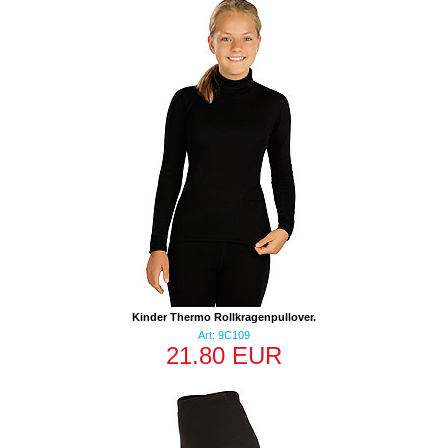
Kinder Thermo Rollkragenpullover.
Art: 9C109
21.80 EUR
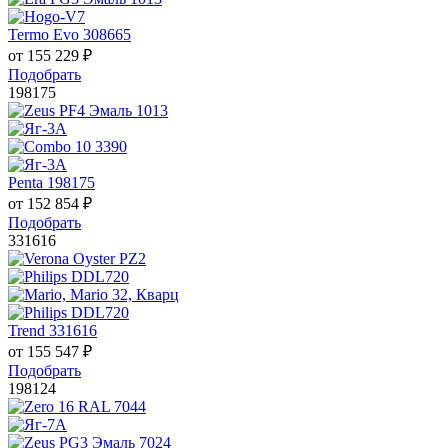
Termo Evo 308665
от
155 229
₽
Подобрать
198175
Penta 198175
от
152 854
₽
Подобрать
331616
Trend 331616
от
155 547
₽
Подобрать
198124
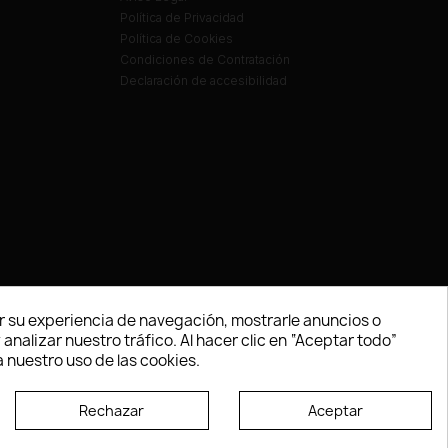
Política de Privacidad
Política de Cookies
Condiciones de Contratación
Declaración de accesibilidad
 su experiencia de navegación, mostrarle anuncios o
nalizar nuestro tráfico. Al hacer clic en “Aceptar todo”
 nuestro uso de las cookies.
Rechazar
Aceptar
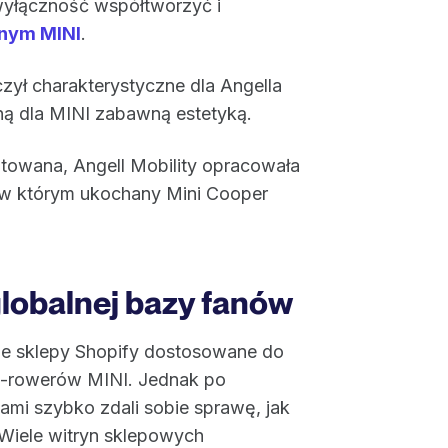
wyłączność współtworzyć i
znym MINI
.
czył charakterystyczne dla Angella
ną dla MINI zabawną estetyką.
itowana, Angell Mobility opracowała
, w którym ukochany Mini Cooper
globalnej bazy fanów
ne sklepy Shopify dostosowane do
 e-rowerów MINI. Jednak po
jami szybko zdali sobie sprawę, jak
 Wiele witryn sklepowych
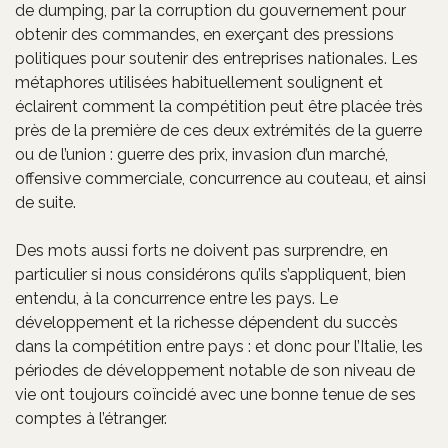
de dumping, par la corruption du gouvernement pour
obtenir des commandes, en exerçant des pressions
politiques pour soutenir des entreprises nationales. Les
métaphores utilisées habituellement soulignent et
éclairent comment la compétition peut être placée très
près de la première de ces deux extrémités de la guerre
ou de l’union : guerre des prix, invasion d’un marché,
offensive commerciale, concurrence au couteau, et ainsi
de suite.
Des mots aussi forts ne doivent pas surprendre, en
particulier si nous considérons qu’ils s’appliquent, bien
entendu, à la concurrence entre les pays. Le
développement et la richesse dépendent du succès
dans la compétition entre pays : et donc pour l’Italie, les
périodes de développement notable de son niveau de
vie ont toujours coïncidé avec une bonne tenue de ses
comptes à l’étranger.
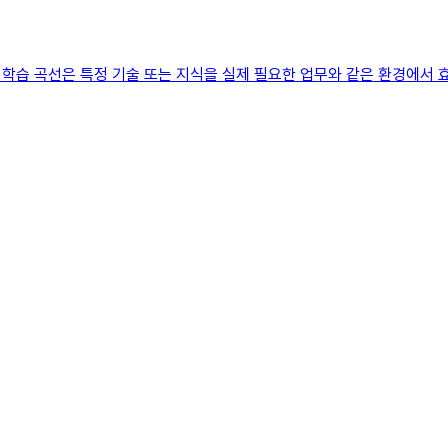
 학습 곡선은 특정 기술 또는 지식을 실제 필요한 업무와 같은 환경에서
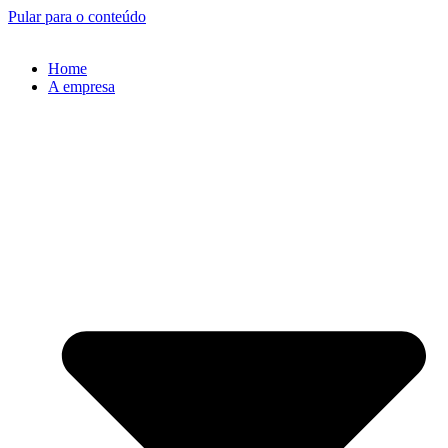
Pular para o conteúdo
Home
A empresa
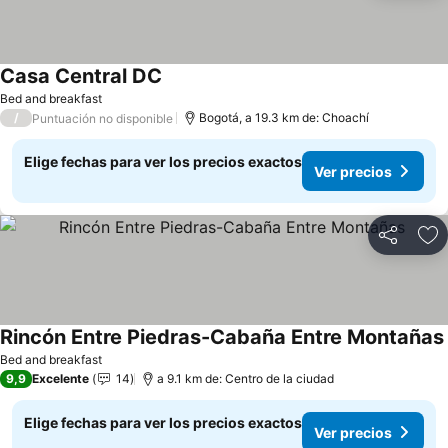
Casa Central DC
Bed and breakfast
/
Bogotá, a 19.3 km de: Choachí
Puntuación no disponible
Elige fechas para ver los precios exactos
Ver precios
Compartir
Ag
Rincón Entre Piedras-Cabaña Entre Montañas
Bed and breakfast
9,9
Excelente
14
a 9.1 km de: Centro de la ciudad
Elige fechas para ver los precios exactos
Ver precios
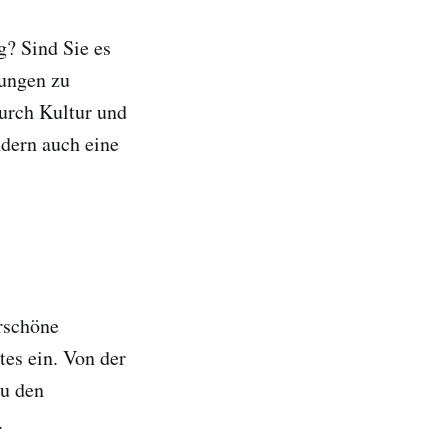
g? Sind Sie es
ungen zu
durch Kultur und
ndern auch eine
erschöne
tes ein. Von der
zu den
.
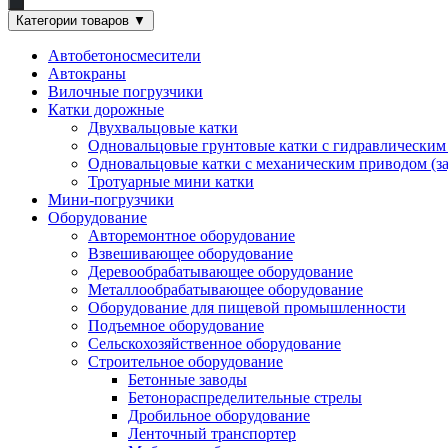
Категории товаров
▼
Автобетоносмесители
Автокраны
Вилочные погрузчики
Катки дорожные
Двухвальцовые катки
Одновальцовые грунтовые катки с гидравлическим
Одновальцовые катки с механическим приводом (з
Тротуарные мини катки
Мини-погрузчики
Оборудование
Авторемонтное оборудование
Взвешивающее оборудование
Деревообрабатывающее оборудование
Металлообрабатывающее оборудование
Оборудование для пищевой промышленности
Подъемное оборудование
Сельскохозяйственное оборудование
Строительное оборудование
Бетонные заводы
Бетонораспределительные стрелы
Дробильное оборудование
Ленточный транспортер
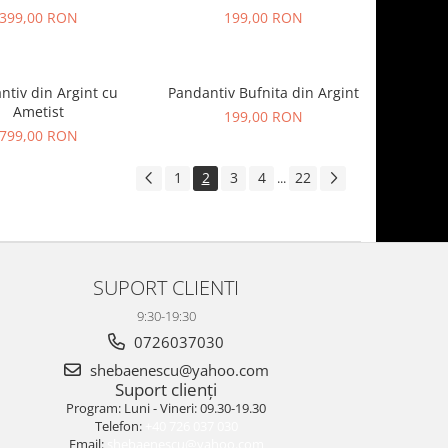
399,00 RON
199,00 RON
ntiv din Argint cu
Pandantiv Bufnita din Argint
Ametist
199,00 RON
799,00 RON
1
2
3
4
22
...
SUPORT CLIENTI
9:30-19:30
0726037030
shebaenescu@yahoo.com
Suport clienți
Program: Luni - Vineri: 09.30-19.30
Telefon:
+40 726 037 030
Email:
shebaenescu@yahoo.com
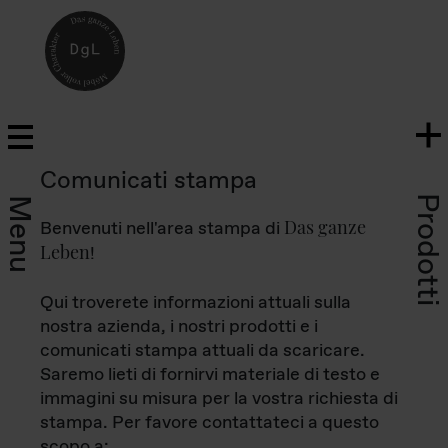
Comunicati stampa
Prodotti
Menu
Das ganze
Benvenuti nell'area stampa di
Leben
!
Qui troverete informazioni attuali sulla
nostra azienda, i nostri prodotti e i
comunicati stampa attuali da scaricare.
Saremo lieti di fornirvi materiale di testo e
immagini su misura per la vostra richiesta di
stampa. Per favore contattateci a questo
scopo a:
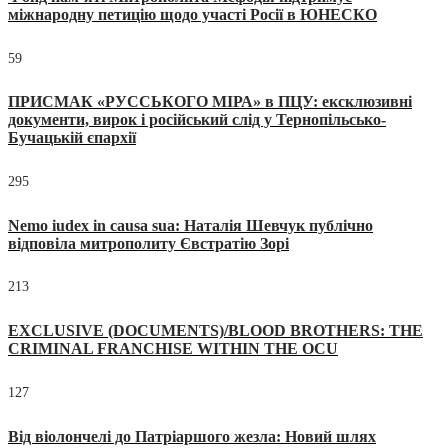
міжнародну петицію щодо участі Росії в ЮНЕСКО
59
ПРИСМАК «РУССЬКОГО МІРА» в ПЦУ: ексклюзивні
документи, вирок і російський слід у Тернопільсько-
Бучацькій єпархії
295
Nemo iudex in causa sua: Наталія Шевчук публічно
відповіла митрополиту Євстратію Зорі
213
EXCLUSIVE (DOCUMENTS)/BLOOD BROTHERS: THE
CRIMINAL FRANCHISE WITHIN THE OCU
127
Від віолончелі до Патріаршого жезла: Новий шлях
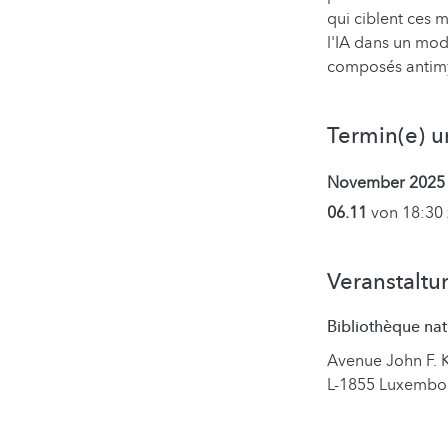
qui ciblent ces
l'IA dans un mod
composés antim
Termin(e) u
November 2025
06.11
von 18:30 
Veranstaltu
Bibliothèque na
Avenue John F.
L-1855 Luxembo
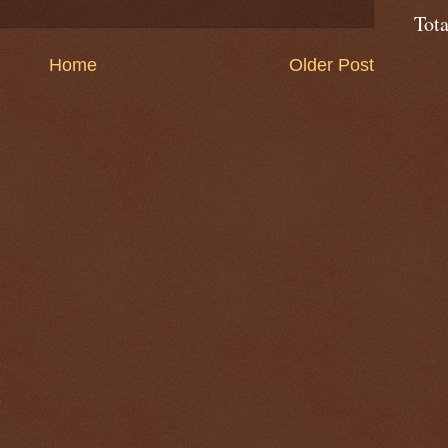
Tot
Home
Older Post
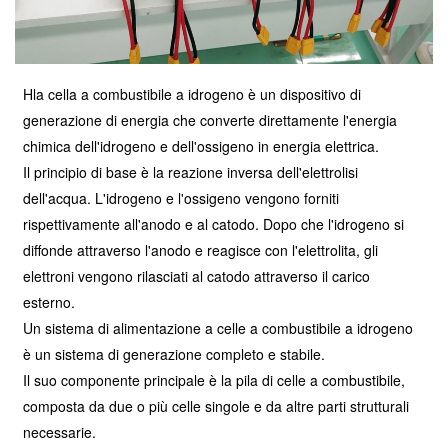
H
la cella a combustibile a idrogeno è
un dispositivo di
generazione di energia che converte direttamente l'energia
chimica dell'idrogeno e dell'ossigeno in energia elettrica.
Il principio di base è la reazione inversa dell'elettrolisi
dell'acqua. L'idrogeno e l'ossigeno vengono forniti
rispettivamente all'anodo e al catodo. Dopo che l'idrogeno si
diffonde attraverso l'anodo e reagisce con l'elettrolita, gli
elettroni vengono rilasciati al catodo attraverso il carico
esterno.
Un sistema di alimentazione a celle a combustibile a idrogeno
è un sistema di generazione completo e stabile.
Il suo componente principale è la pila di celle a combustibile,
composta da due o più celle singole e da altre parti strutturali
necessarie.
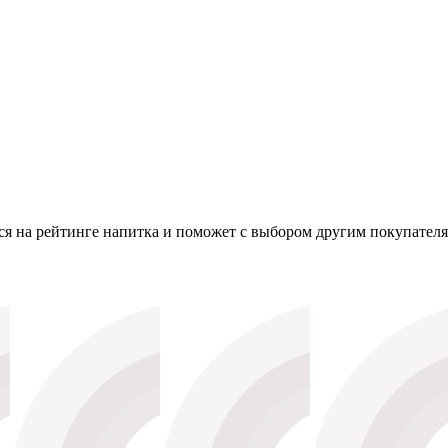
я на рейтинге напитка и поможет с выбором другим покупателя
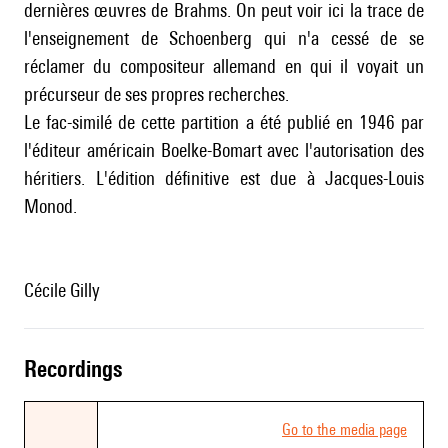
dernières œuvres de Brahms. On peut voir ici la trace de
l'enseignement de Schoenberg qui n'a cessé de se
réclamer du compositeur allemand en qui il voyait un
précurseur de ses propres recherches.
Le fac-similé de cette partition a été publié en 1946 par
l'éditeur américain Boelke-Bomart avec l'autorisation des
héritiers. L'édition définitive est due à Jacques-Louis
Monod.
Cécile Gilly
recordings
Go to the media page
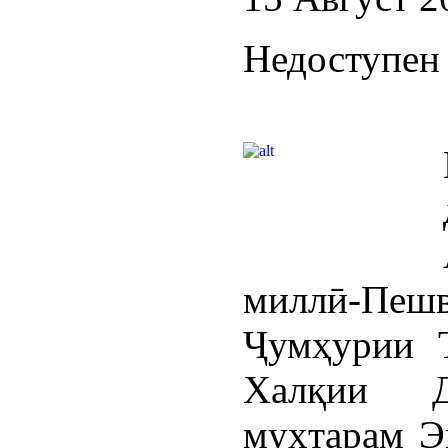
Недоступен 
миллӣ-Пеш
Ҷумҳурии Т
Халқии Д
муҳтарам Э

####################

• _Goal of the exercise_: What are the lines of the data above that include the string "catodo"? Copy them.

• _Result for this exercise_:
rispettivamente all'anodo e al catodo. Dopo che l'idrogeno si
elettroni vengono rilasciati al catodo attraverso il carico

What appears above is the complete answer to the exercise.